A first step when digitising farms, data have to be collected and transmitted to be used. ‘Beacons’ have been set up as transmitters that send their signals using an energy-saving Bluetooth protocol. These beacons transmit their signals over a radius of just under 30 metres. The signals are detected and decoded by a compatible app on a smartphone, tablet or computer. When a Bluetooth-compatible device comes within range of the transmitter the data are collected and processed. If installed on equipment, tractors, combine harvesters, lorries or at a loading point, they allow a vehicle or device to be clearly identified. The crop’s route from the field to the barn is documented seamlessly. Every vehicle, whatever its age, manufacturer or purpose, can be fitted with one of these beacons.

Beacons can send a position relative to the receiver. However, they cannot send an independent geographic position. An app collecting, networking and transmitting the signal sent by beacons can add a geographic position to the data by using an integrated positioning system such as GPS.

Figure 1 – How does the system work?

1. The beacon is activated and permanently paired with the app, then installed

on the analogue agricultural equipment.

2. If the Bluetooth-enabled device with the associated app on the tractor comes within range, they pair. Now both the position of the tractor and the duration of shared activity are collected and saved in the FMIS.

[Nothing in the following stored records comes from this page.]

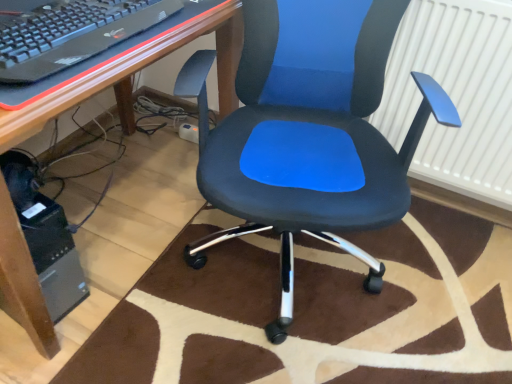 Question: Is the position of black plastic keyboard at upper left less distant than that of black plastic computer tower at lower left?

Choices:
 (A) no
 (B) yes

Answer: (B)

Question: From a real-world perspective, is black plastic keyboard at upper left on black plastic computer tower at lower left?

Choices:
 (A) no
 (B) yes

Answer: (B)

3. The information is available to all users authorised for the account in the farm management software.

4. All authorised users can track work in the farm management software.

Automatic documentation of all machinery

365Farmnet – developer of the farm management platform by the same name – created a practical application of such a smart IoT system consisting of Bluetooth beacon, app and FMIS. The 365Active system is made up by 365ActiveBoxes containing beacons, the 365Active app and a smart application in the platform offering booking proposals and detailed analyses.

As shown in Figure 1, the system is an IoT application that works by networking all connected components: The boxes can be installed on any farm equipment such as plough, manure spreader or cultivator but also on buildings, for example at a loading point for manure. The device then continuously transmits its ID from that position. When a Bluetooth-enabled device such as a tablet installed on a tractor comes within range, the transmitter and receiver pair with each other using the app. Both the position of the tractor (via the mobile device) and the duration of ‘shared’ activity are collected and saved in encrypted form in the Cloud, a backup data server. The app collects the data even when no internet connection is available and synchronises with the platform once connection is available again. Thus, the documentation is automated and comprehensive once the system is installed and the app is activated. Farmers can document automatically while working in the field. Also, farmers can at any time see real-time information about the location and route travelled by the machines.

A great benefit of this form of automatic documentation is that it enables thorough task verification and safeguards valuable data. Thus, allowing for easy proof of measures and setting the basis for meaningful analysis. Recording and analysing working hours, downtime and travel time can for example reveal potential savings in machine utilisation. Additionally, calculating machine costs facilitates precise cost posting for different stages of operation.

Using smart IoT solutions such as the presented system can operate as a turnkey for Agriculture 4.0. It is a simple, cost-effective, robust and secure technological solution and can be used to digitise analogue and mixed machinery incrementally. Through universal applicability and low investment costs the system is open to all agribusinesses, the family farm and agricultural cooperatives alike.